Senador lembrou que prejuízo do banco pode ultrapassar R$ 5 bilhões e cobrou a instalação de uma CPI na Câmara Legislativa para investigar a gestão da instituição

Em pronunciamento no Plenário do Senado Federal nesta segunda-feira (23), o senador Izalci Lucas (PL-DF) denunciou o rombo bilionário no Banco de Brasília (BRB) após as operações com o Banco Master e chamou de “cheque em branco” o projeto do Governo do Distrito Federal (GDF) que cria um fundo com imóveis públicos para servir de garantia ao financiamento de R$ 2,6 bilhões para capitalizar o BRB. “Apesar de exigir isso, sabemos que o prejuízo real do BRB vai ultrapassar R$ 5 bilhões. É estarrecedor”, alertou.

O foco da crítica recaiu sobre a proposta de utilizar 19 lotes valorizados, como áreas no Parque do Guará, o Centro Administrativo (Centrad) e a sede da Novacap, para dar como garantia. Para Izalci, o GDF busca uma saída desesperada para cobrir erros de gestão comprometendo ativos históricos da capital. “Estão entregando o que Brasília tem de mais valioso para cobrir um rombo fruto de má gestão”, disse Izalci.

O senador apelou diretamente aos deputados distritais para que exerçam seu papel fiscalizador e não permitam a continuidade dessa manobra sem uma investigação profunda. Ele enfatizou que a aprovação do projeto, sem o devido esclarecimento das contas do banco, representa um perigo institucional. “Espero que os deputados distritais não deem novamente um cheque em branco para cobrir um roubo, um rombo, do BRB”, afirmou.

Izalci reiterou a necessidade urgente de instalação de uma Comissão Parlamentar de Inquérito (CPI) do BRB na Câmara Legislativa do Distrito Federal (CLDF).
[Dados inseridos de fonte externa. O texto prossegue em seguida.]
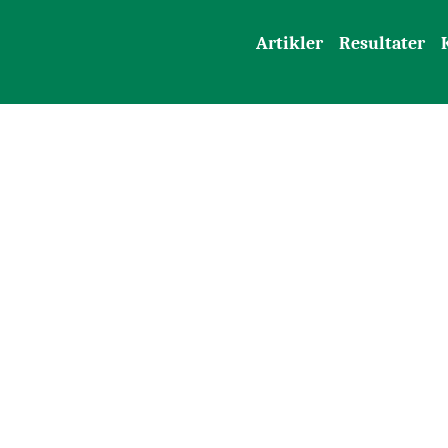
Artikler
Resultater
Para ele, a responsabilidade pelos prejuízos deve ser atribuída aos gestores responsáveis, e não paga com o patrimônio da sociedade brasiliense. “Quem responde não é o governo, é o CPF de quem autorizou”, pontuou.

O senador ressaltou que seguirá acompanhando o caso junto ao Banco Central e aos órgãos de controle, questionando também a retirada de nomes como o do governador do Distrito Federal, Ibaneis Rocha, de processos judiciais recentes relatados pelo ministro do Supremo Tribunal Federal (STF) Alexandre de Moraes. “Por isso e tantas outras coisas que precisamos cobrar dos deputados distritais a CPI do BRB”, reforçou.